▶ [INSTRUCTIONS FOR THE TASK] From the entries below, return exactly the lines beginning at the one that contains "Given the image: Highlight" and ending at the one that contains "Outline 'portal vein", both of them included, and only those lines.

▶ [SOURCE INFORMATION]
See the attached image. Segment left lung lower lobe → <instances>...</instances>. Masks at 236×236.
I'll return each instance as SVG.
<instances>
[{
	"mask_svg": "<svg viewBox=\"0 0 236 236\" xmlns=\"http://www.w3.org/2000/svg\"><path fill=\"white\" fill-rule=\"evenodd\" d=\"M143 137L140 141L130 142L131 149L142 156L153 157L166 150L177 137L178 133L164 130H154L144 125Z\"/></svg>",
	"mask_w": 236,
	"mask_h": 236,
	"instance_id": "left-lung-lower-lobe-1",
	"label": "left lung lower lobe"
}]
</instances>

---

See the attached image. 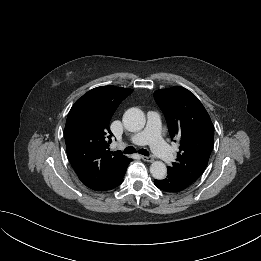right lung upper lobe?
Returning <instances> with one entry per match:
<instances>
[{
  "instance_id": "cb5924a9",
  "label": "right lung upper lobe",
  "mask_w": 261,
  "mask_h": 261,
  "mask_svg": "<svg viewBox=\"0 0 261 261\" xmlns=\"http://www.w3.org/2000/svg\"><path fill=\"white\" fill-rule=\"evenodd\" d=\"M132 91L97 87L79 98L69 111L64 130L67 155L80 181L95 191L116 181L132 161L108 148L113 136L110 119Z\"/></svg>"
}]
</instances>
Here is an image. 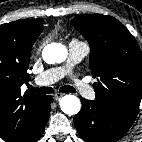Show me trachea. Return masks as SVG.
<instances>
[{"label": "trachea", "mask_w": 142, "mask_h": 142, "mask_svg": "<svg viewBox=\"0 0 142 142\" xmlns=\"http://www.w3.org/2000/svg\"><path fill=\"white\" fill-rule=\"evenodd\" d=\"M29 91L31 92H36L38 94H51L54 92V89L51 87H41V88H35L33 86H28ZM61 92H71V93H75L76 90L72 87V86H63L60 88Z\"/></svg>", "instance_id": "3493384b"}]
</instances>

==

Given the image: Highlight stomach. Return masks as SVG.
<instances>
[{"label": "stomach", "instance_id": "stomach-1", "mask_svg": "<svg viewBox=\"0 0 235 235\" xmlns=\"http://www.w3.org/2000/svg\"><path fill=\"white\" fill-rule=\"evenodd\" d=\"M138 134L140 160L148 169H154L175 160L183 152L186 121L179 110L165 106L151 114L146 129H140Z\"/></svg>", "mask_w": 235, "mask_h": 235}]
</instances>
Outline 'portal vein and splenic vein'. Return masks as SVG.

▶ [SOLUTION]
Given the image: Highlight stomach. Return masks as SVG.
<instances>
[{"label": "stomach", "instance_id": "stomach-1", "mask_svg": "<svg viewBox=\"0 0 235 235\" xmlns=\"http://www.w3.org/2000/svg\"><path fill=\"white\" fill-rule=\"evenodd\" d=\"M138 134L140 160L148 169H154L175 160L183 152L186 121L179 110L165 106L151 114L146 129H140Z\"/></svg>", "mask_w": 235, "mask_h": 235}]
</instances>
Outline 'portal vein and splenic vein'. Return masks as SVG.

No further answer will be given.